What should we make of this fact?

Let’s think about this. We know, from having seen our fair share of these competitions on TV and on the internet, that a world class champion really should be shooting better. We know that conditions inside the classroom aren’t so windy that it might be a factor. We know that he isn’t distracted, we know that his rifle is working well, and we know that the classroom isn’t so big as for it to be a problem.

Well, we don’t “know” all of these things, but I’m going to assume them to be true, and I invite you to join me in this little thought experiment.

Then what do we conclude about the fact that all the little “x”‘es are very far away from the big “X”?

Maybe – and we all have a suspicious gleam in our eyes as we turn in accusing fashion at the rifle shooter – this guy at the back of our classroom isn’t Abhinav Bindra, but some impostor?

That is, so unlikely is the data in front of our eyes, that we have no choice but to question our assumptions. The data, you see, is there – right there – in front of your eyes. You’ve checked and rechecked those little x’es, and you’ve eliminated all other possible explanations. And so you’re left with but one inescapable conclusion.

So far away are the little x’es from the big X, that we can’t help but declare the guy to be an impostor.

“The p-value is the probability of getting a result as extreme as (or more extreme than) what you observed, given that the null hypothesis is true.”

Those little x’es, they’re very extreme. If we assume that it is Abhinav Bindra, what is the probability that he will shoot that far away from the intended target? 50% probability that he will aim shoot that badly? 30%? 20%? 10%? Less than 5%?

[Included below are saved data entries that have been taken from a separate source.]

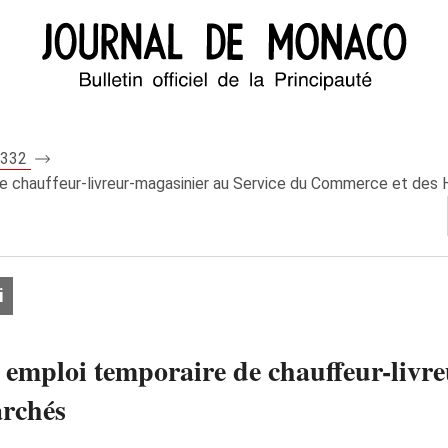
 7332
de chauffeur-livreur-magasinier au Service du Commerce et des 
i
 emploi temporaire de chauffeur-livr
archés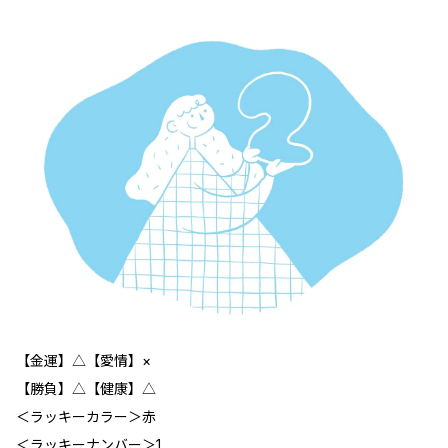
【金運】△【愛情】×
【勝負】△【健康】△
＜ラッキーカラー＞赤
＜ラッキーナンバー＞1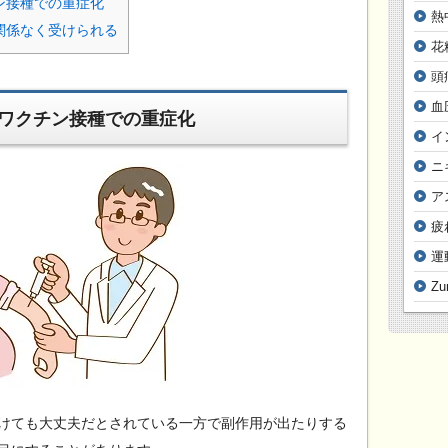
ン接種での重症化
熱
関係なく受けられる
花
頭
血
ワクチン接種での重症化
イ
ニ
ア
疲
運
Z
けても大丈夫だとされている一方で副作用が出たりする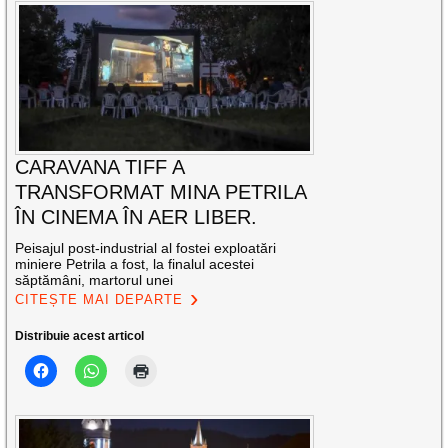
CARAVANA TIFF A
TRANSFORMAT MINA PETRILA
ÎN CINEMA ÎN AER LIBER.
Peisajul post-industrial al fostei exploatări
miniere Petrila a fost, la finalul acestei
săptămâni, martorul unei
CITEȘTE MAI DEPARTE
Distribuie acest articol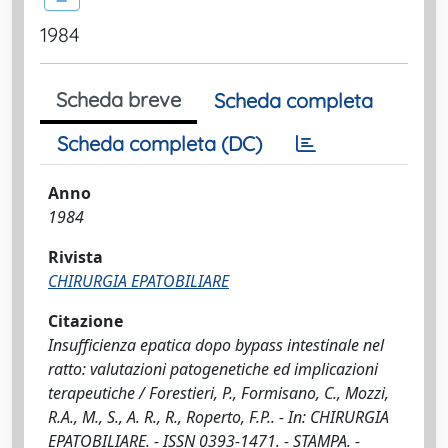
1984
Scheda breve
Scheda completa
Scheda completa (DC)
Anno
1984
Rivista
CHIRURGIA EPATOBILIARE
Citazione
Insufficienza epatica dopo bypass intestinale nel
ratto: valutazioni patogenetiche ed implicazioni
terapeutiche / Forestieri, P., Formisano, C., Mozzi,
R.A., M., S., A. R., R., Roperto, F.P.. - In: CHIRURGIA
EPATOBILIARE. - ISSN 0393-1471. - STAMPA. -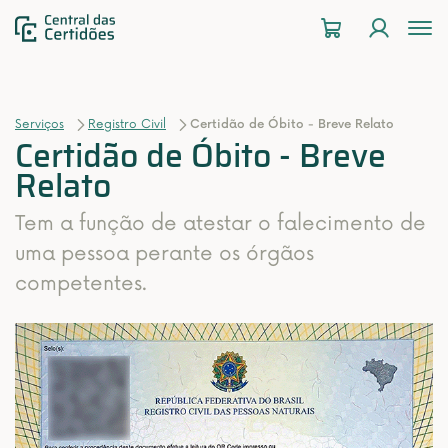
To
na
Serviços
Registro Civil
Certidão de Óbito - Breve Relato
Certidão de Óbito - Breve
Relato
Tem a função de atestar o falecimento de
uma pessoa perante os órgãos
competentes.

And if the probability that he will shoot that badly is less than 5%, then maybe we shouldn’t be assuming that it is Abhinav Bindra in the first place?

The TMKK of the p-value is that it gives us a way to reject the null hypothesis. Why do we need to reject the null hypothesis? We don’t “need” to reject the null hypothesis, but keep in mind that we usually formulate the null hypothesis to mean that there has been “no impact”. That rain has “no impact” on crops. That Complan has “no impact” on the growth of heights. That a new pill has “no impact” upon the health of an individual. That this blogpost has had “no impact” on your understanding of the p-value.

And we design an experiment in which we see if crops grow after it rains, if heights grow after kids have Complan, if people feel better after they take that pill, and if you guys now think you’ve got a handle on what the p-value is, after having read all this.

Designing an experiment is a separate hell in and of itself, and we’ll take a trip down that rabbit hole later.

But in each of these experiments, if we see that crops have sprouted magnificently post the rains, if we see that kids have shot up like beanstalks after they’ve had Complan, if people have made miraculous recoveries after taking that pill, and if we see EFE readers strut around like peacocks around stats professors – well then, what should we conclude?

We should conclude that our null hypothesis was wrong.

A low enough p-value allows us to be reasonably confident that our null hypothesis wasn’t correct, and that we should reject it.

Got that?

Congratulations, that’s the good news.

The bad news?

It’s much more complicated than that!